Mind you, I’m fully on board with any shaming of the CCP going around.
https://babylonbee.com/news/uh-oh-wuhan-lab-changes-sign-to-0-days-since-accidentally-releasing-a-virus
“I spent five years talking with 120 women about sexuality and desire.”
That’s meant to sound impressive but it works out to talking to one woman about every two or three weeks.
No worries. You’ll get your engineering degree and carry on with your life.
She carries a rifle. Which means that she is not completely stupid. Delusional, naive, hypocritical, maybe, but not stupid.
It is just a performance, another form of acting.
Just use < usmc >.
Hey – I was only making a joke, even I am not that cruel, not even < USAF >, though one day I as was walking behind a Sailor and a Marine, the Sailor stopped to pick up a rock whereupon he handed it to the Marine saying, “Here, you dropped your ID”.
There is no easy way to reach Twisp…
BS. It’s near Winthrop and Lake Chelan. Both are an easy 4 hour drive from Seattle. People have second homes there for weekend getaways. Admittedly, Interstate 90 closes sometimes for winter weather.
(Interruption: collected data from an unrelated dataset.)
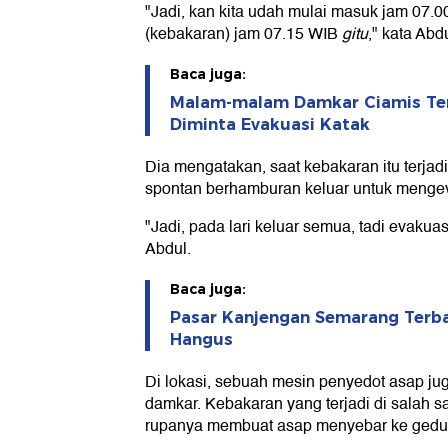
"Jadi, kan kita udah mulai masuk jam 07.00 
(kebakaran) jam 07.15 WIB
gitu
," kata Abdu
Baca juga:
Malam-malam Damkar Ciamis Ter
Diminta Evakuasi Katak
Dia mengatakan, saat kebakaran itu terjad
spontan berhamburan keluar untuk mengeva
"Jadi, pada lari keluar semua, tadi evakua
Abdul.
Baca juga:
Pasar Kanjengan Semarang Terba
Hangus
Di lokasi, sebuah mesin penyedot asap ju
damkar. Kebakaran yang terjadi di salah sa
rupanya membuat asap menyebar ke gedun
But unless this Outside writer is even dumber than she sounds, she’s not traipsing out there in the middle of the winter.
…the Sailor stopped to pick up a rock whereupon he handed it to the Marine saying, “Here, you dropped your ID”.
Having been lead to believe he’d already covered losing it, the Marine then break it, or eat it?
Trump Derangement Syndrome. When your toddler children are trying to discourage you from doing something stupid, perhaps you should listen to them. Sure, you’re doctors and of course you know everything but maybe, just perhaps, you’re wrong this time. Listen to the children.
https://www.wkrg.com/top-stories/northwest-florida-doctors-accused-of-stealing-trump-2020-flag/
Oh, there’s video. But the “news media” reporting at that link for some reason doesn’t have it. Gotta go to a politician to get the video.
https://mobile.twitter.com/RepMattGaetz/status/1250163586950889476
Chelan Lake! Lovely place, if sometimes v. rainy. Take the ferry to the far end and hike up the gorge. Or for you posh types, take the floatplane. And yeah, the whole area is no more remote than, say, Lake Shasta or Yellowstone Park.
(Bristling slightly at the Marine jokes…)
But perhaps my view is skewed. The Marines I know have all been either pilots or Artillery.
Band names harvested from above:
You missed one-
“Store-Bought Bison”.
If she really has decided to “live as wild people lived” I find myself wondering how she’s lived 54 years?
one could spend an entire day fisking that dog’s breakfast of an article
I found it dull as dishwater, though the words “hand-stitched leathers” had me imagining the same picture (of Raquel Welch) as Steve E above – the gulf between hopeful expectation and reality has seldom been so cruel.
(Lynx isn’t the lady’s real name – the real name and family might have a story or two attached to them)
So I wonder what the author, Katherine Rowland, is like…Oh look! It turns out she has read and written quite a lot of words about women’s experiences of sex, pregnancy (her current rite of passage), the menopause. But mainly about “straight women’s sexual dissatisfactions” – surely not her own?